BREXIT: I TIMORI DEL MONDO CORPORATE
Siamo alla vigilia del referendum BREXIT, il voto analizzato attraverso i sondaggi di opinione si sta allineando verso il remain. Gli scarti dei sondaggi riportano mediamente un elevato range degli indecisi, mentre presentano tuttora una percentuale non ancora del tutto soddisfacente per mettere al sicuro l’esito elettorale per quanti temono scenari catastrofici.
L’eventuale catastrofismo nasce dall’idea che il pound possa subire le aggressioni speculative simili a quelle affrontate nel lontano 1992, quando nel mese di settembre si votò in Francia sempre per un referendum sull’Europa e, peggio ancora, mentre si discuteva animosamente sul livello dei tassi ufficiale praticati dalle banche centrali nel continente. In particolare la Bundesbank, impaurita dalle pressioni inflattive conseguenti alle spinte prodotte dall’unificazione delle due Germanie, nonchè dal cambio alla pari dei marchi scambiati ad est ed ad ovest, minacciò di portare il Lombard rate oltre il 10% fissando un picco a 9,75. Il livello creava comunque pressioni su monete indebitate e come sempre governate da economie in difficoltà, l’Italia in primo luogo.
La dialettica politica che si aprì tra Italia e Germania, allargata successivamente ad altre aree, quali l’Inghileterra, spinse il mercato a speculare contro le due monete in quanto incapaci di sostenere il rapporto concorrenziale determinato dall’equilibrio imposto dai tassi tedeschi. Esplode la crisi valutaria: lira e sterlina escono dal Sme (il Sistema monetario europeo, che legava le valute partecipanti a una griglia di cambio predeterminata) e il rendimento dei titoli di stato schizza all’insù. Venerdì 11 settembre i tassi sul mercato monetario arrivano a sfiorare il 40 per cento. Anche l’esito positivo del referendum francese sull’Unione monetaria europea (con esigua maggioranza di sì), il 20 settembre, allenta solo in parte le tensioni sui mercati. Per capire il perché della crisi bisogna tornare indietro di tre mesi: il 2 giugno i cittadini danesi si pronunciano, seppur di misura, contro la ratifica del trattato di Maastricht. «Una scintilla apparentemente trascurabile quale un referendum in uno dei paesi più piccoli d’Europa, fa divampare un incendio senza precedenti nel cantiere della costruzione economica e monetaria europea»: così scrive Fabrizio Saccomanni, (direttore generale della Banca d’Italia), nel libro “Il cammino della lira da Bretton Woods all’euro”, edito nel 2007 in occasione dei cinquant’anni del Forex Club. «I mercati sono rapidissimi a realizzare le implicazioni del referendum e un’ondata speculativa senza precedenti investe anzitutto le valute Sme le cui economie presentano maggiori criticità sul fronte dei fattori fondamentali, rendendo le parità poco credibili: la lira è una delle vittime più colpite».

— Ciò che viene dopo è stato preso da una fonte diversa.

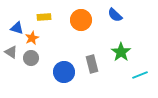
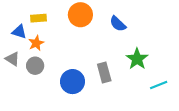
blue semicircle: (115, 15) -> (118, 24), moved
yellow rectangle: (44, 17) -> (39, 18), moved
orange circle: (81, 20) -> (80, 15), moved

L’Italia, dopo una lunga estate con la lira schiacciata sulla parte alta della banda SME, abdicò con l’accordo dell’allora ministro Giuliano Amato ed il cancelliere Helmut Kohl.
Alla ripaertura dei mercati del lunedì successivo al vertice di Berlino la diga imposta dalle bande di protezione dello SME sisbriciola sotto la pressione delle vendite di lira e sterlina verso il marco.
Oggi si teme che l’esito BREXIT sull’Europa possa produrre gli stessi effetti per la sterlina.
Il cambio, diversamente dal 1992, è oggi al centro di due forze diverse: dollaro ed euro. Il primo effetto potrebbe accusarlo proprio nei confronti della moneta americana ed a cascata nei confronti dell’euro.
Il Cable (rapporto gbp-usd) dopo sensibili oscillazioni circoscritte da un ampio livello di volatilità si portato in queste ore proprio a ridosso di quota 1,47, livello violato agli inizi dell’anno proprio in vista del referendum. Il timore per molti operatori e money managers di aziende è che in caso di una vittoria del leave, il mercato possa spingere i prezzi verso nuovi minimi sino a paventare una caduta del cable in direzione dei minimi storici fissati nel 1980 a 1,10. Il movimento di riflesso sull’euro spingerebbe a sua volta la sterlina verso area 0,95.
Le previsioni di voto favorevoli al remain tolgono in parte la tensione dei gioni precedenti; soprattutto consentono al mercato di allineare i tassi di cambio in prossimità di livelli la cui violazione oltre 1,47 gbp-usd, annulla gli effetti paventati riportando in un diverso equilibrio il mercato dei cambi, che rimangono sempre la vera spia sul funzionamento dei fondamentali.